TASK BRIEF: Find the lines below that contain "Webseite" and tally them. Return only the total.

[GIVEN RECORDS]

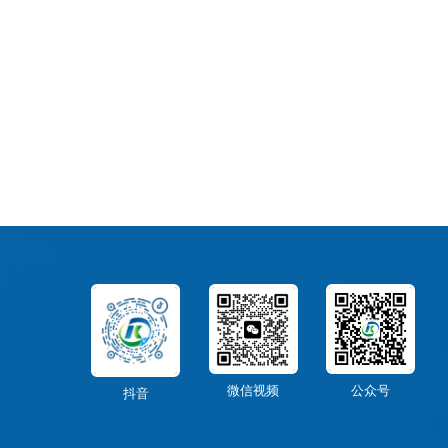
微信视频
公众号
抖音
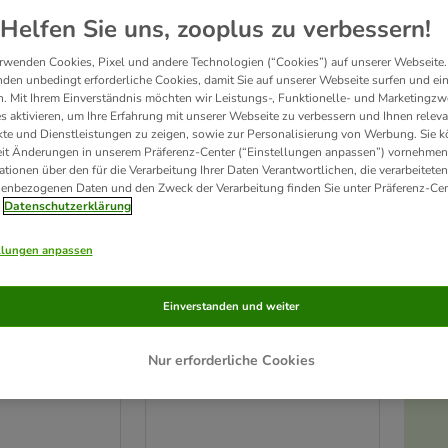
Helfen Sie uns, zooplus zu verbessern!
rwenden Cookies, Pixel und andere Technologien (“Cookies”) auf unserer Webseite.
den unbedingt erforderliche Cookies, damit Sie auf unserer Webseite surfen und ei
. Mit Ihrem Einverständnis möchten wir Leistungs-, Funktionelle- und Marketingzw
s aktivieren, um Ihre Erfahrung mit unserer Webseite zu verbessern und Ihnen relev
te und Dienstleistungen zu zeigen, sowie zur Personalisierung von Werbung. Sie 
eit Änderungen in unserem Präferenz-Center (“Einstellungen anpassen”) vornehmen
ationen über den für die Verarbeitung Ihrer Daten Verantwortlichen, die verarbeiteten
enbezogenen Daten und den Zweck der Verarbeitung finden Sie unter Präferenz-Cen
Datenschutzerklärung
llungen anpassen
 Best
Marstall Haferfrei
Einverstanden und weiter
20 kg
Nur erforderliche Cookies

[/GIVEN RECORDS]

RESULT FOR THIS TASK: 3